Data for processing Block Start

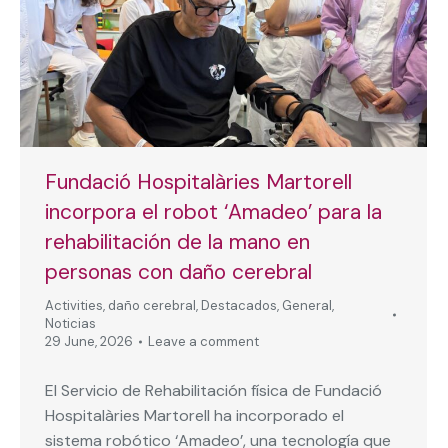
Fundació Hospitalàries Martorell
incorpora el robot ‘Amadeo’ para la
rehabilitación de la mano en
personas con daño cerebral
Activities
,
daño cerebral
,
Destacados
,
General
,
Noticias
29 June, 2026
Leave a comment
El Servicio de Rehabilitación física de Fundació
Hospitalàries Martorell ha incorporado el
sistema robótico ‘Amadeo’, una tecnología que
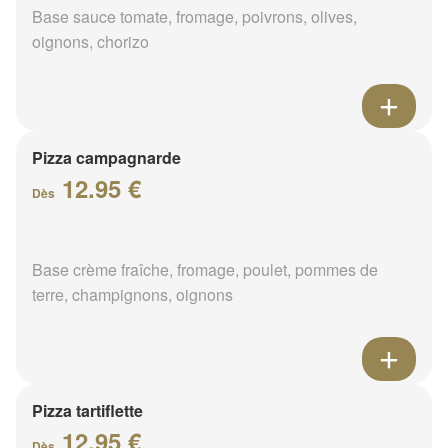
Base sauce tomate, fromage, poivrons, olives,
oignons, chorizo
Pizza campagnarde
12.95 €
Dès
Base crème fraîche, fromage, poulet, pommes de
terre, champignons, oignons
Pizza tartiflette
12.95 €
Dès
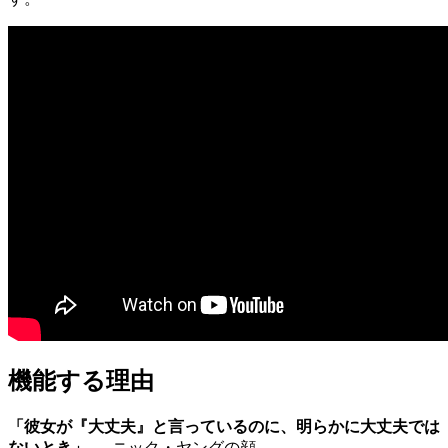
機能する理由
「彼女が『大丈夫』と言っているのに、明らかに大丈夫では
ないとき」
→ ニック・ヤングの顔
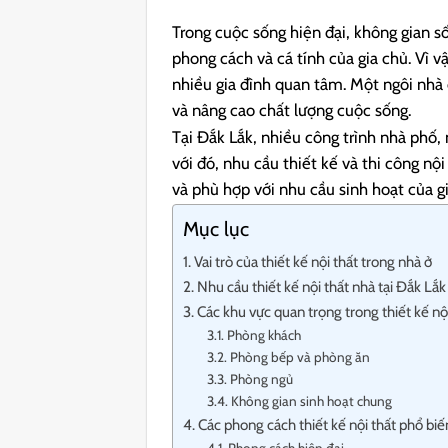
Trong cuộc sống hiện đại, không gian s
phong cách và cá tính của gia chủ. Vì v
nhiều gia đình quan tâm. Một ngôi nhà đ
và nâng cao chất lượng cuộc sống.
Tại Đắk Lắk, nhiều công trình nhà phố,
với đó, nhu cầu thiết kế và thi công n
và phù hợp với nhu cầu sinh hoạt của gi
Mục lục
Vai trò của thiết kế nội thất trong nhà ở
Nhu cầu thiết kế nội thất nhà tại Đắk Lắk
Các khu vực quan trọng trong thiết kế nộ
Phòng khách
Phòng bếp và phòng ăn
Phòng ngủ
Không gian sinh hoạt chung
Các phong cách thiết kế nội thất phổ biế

Data for processing Block End
Data for processing Block Start

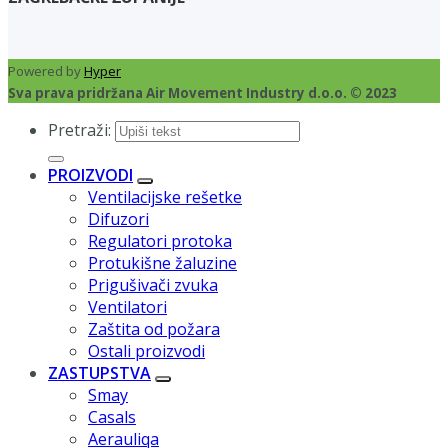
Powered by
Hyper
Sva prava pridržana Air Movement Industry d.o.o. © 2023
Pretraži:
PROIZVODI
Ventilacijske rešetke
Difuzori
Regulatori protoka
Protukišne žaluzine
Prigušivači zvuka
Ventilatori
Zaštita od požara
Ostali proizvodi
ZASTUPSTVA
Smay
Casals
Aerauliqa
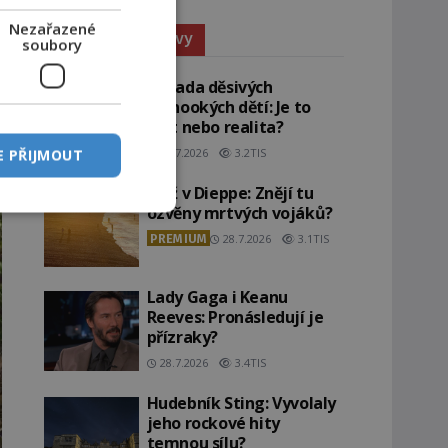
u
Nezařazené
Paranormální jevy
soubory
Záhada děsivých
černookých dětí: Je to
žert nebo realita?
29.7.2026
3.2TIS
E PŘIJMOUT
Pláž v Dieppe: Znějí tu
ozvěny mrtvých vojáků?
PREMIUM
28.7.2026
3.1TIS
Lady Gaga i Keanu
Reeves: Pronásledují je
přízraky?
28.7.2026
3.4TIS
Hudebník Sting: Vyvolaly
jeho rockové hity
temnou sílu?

Data for processing Block End
Data for processing Block Start

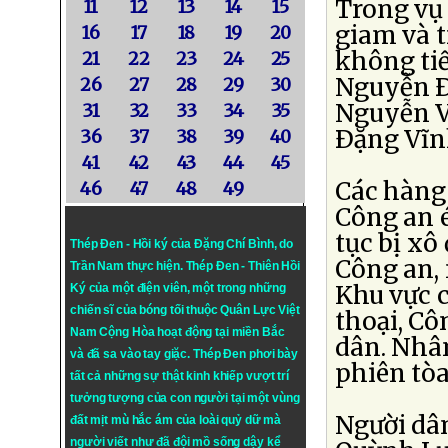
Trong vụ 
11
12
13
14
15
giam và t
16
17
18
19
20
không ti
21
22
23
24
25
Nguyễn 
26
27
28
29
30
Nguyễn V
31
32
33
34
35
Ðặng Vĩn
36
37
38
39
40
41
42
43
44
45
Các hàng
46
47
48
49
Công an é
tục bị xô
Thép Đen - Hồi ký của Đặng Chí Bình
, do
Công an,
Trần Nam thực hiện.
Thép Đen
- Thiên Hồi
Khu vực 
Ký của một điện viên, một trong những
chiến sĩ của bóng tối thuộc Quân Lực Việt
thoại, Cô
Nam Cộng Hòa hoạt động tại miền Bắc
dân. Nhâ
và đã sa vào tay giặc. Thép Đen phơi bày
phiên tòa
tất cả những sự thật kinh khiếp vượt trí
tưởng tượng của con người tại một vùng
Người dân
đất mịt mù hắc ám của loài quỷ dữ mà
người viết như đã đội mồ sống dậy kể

Data for processing Block End

- **Task item**:
Copy only these lines from the records above, exactly: the one with "Fundació Hospitalàries Martorell", the one with "Vai trò của thiết kế nội thất trong nhà ở", and those between. Skip the pictures.

- **Answer for the task**:
Fundació Hospitalàries Martorell
incorpora el robot ‘Amadeo’ para la
rehabilitación de la mano en
personas con daño cerebral
Activities
,
daño cerebral
,
Destacados
,
General
,
Noticias
29 June, 2026
Leave a comment
El Servicio de Rehabilitación física de Fundació
Hospitalàries Martorell ha incorporado el
sistema robótico ‘Amadeo’, una tecnología que
Base sauce tomate, fromage, poivrons, olives,
oignons, chorizo
Pizza campagnarde
12.95 €
Dès
Base crème fraîche, fromage, poulet, pommes de
terre, champignons, oignons
Pizza tartiflette
12.95 €
Dès
機能する理由
「彼女が『大丈夫』と言っているのに、明らかに大丈夫では
ないとき」
→ ニック・ヤングの顔
Trong cuộc sống hiện đại, không gian s
phong cách và cá tính của gia chủ. Vì v
nhiều gia đình quan tâm. Một ngôi nhà đ
và nâng cao chất lượng cuộc sống.
Tại Đắk Lắk, nhiều công trình nhà phố,
với đó, nhu cầu thiết kế và thi công n
và phù hợp với nhu cầu sinh hoạt của gi
Mục lục
Vai trò của thiết kế nội thất trong nhà ở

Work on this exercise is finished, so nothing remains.